» **Information supplied**
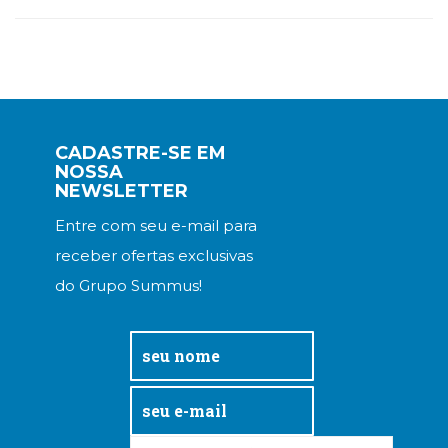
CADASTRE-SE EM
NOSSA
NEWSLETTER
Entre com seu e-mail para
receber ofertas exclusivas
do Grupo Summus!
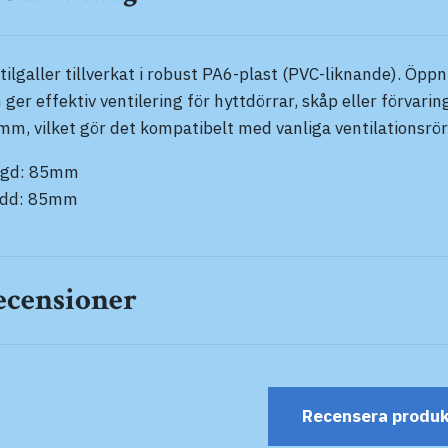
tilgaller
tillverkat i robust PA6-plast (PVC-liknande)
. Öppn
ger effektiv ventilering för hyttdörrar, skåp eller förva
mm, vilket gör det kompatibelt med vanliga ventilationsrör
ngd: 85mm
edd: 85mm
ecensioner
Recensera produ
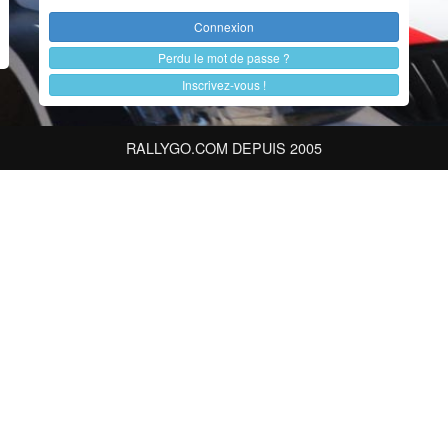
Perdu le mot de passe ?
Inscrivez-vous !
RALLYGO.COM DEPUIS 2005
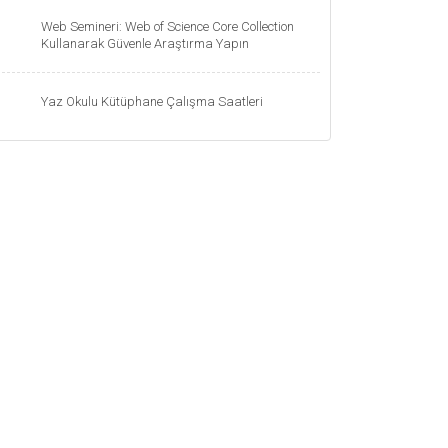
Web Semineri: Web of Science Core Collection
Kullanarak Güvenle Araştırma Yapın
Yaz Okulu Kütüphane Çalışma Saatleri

» **Problem details**
The records above are to be repeated word for word, with the pictures omitted.

» **Written response**
CADASTRE-SE EM
NOSSA
NEWSLETTER
Entre com seu e-mail para
receber ofertas exclusivas
do Grupo Summus!
tilgaller
tillverkat i robust PA6-plast (PVC-liknande)
. Öppn
ger effektiv ventilering för hyttdörrar, skåp eller förva
mm, vilket gör det kompatibelt med vanliga ventilationsrör
ngd: 85mm
edd: 85mm
ecensioner
Recensera produ
Perdu le mot de passe ?
Inscrivez-vous !
RALLYGO.COM DEPUIS 2005
Web Semineri: Web of Science Core Collection
Kullanarak Güvenle Araştırma Yapın
Yaz Okulu Kütüphane Çalışma Saatleri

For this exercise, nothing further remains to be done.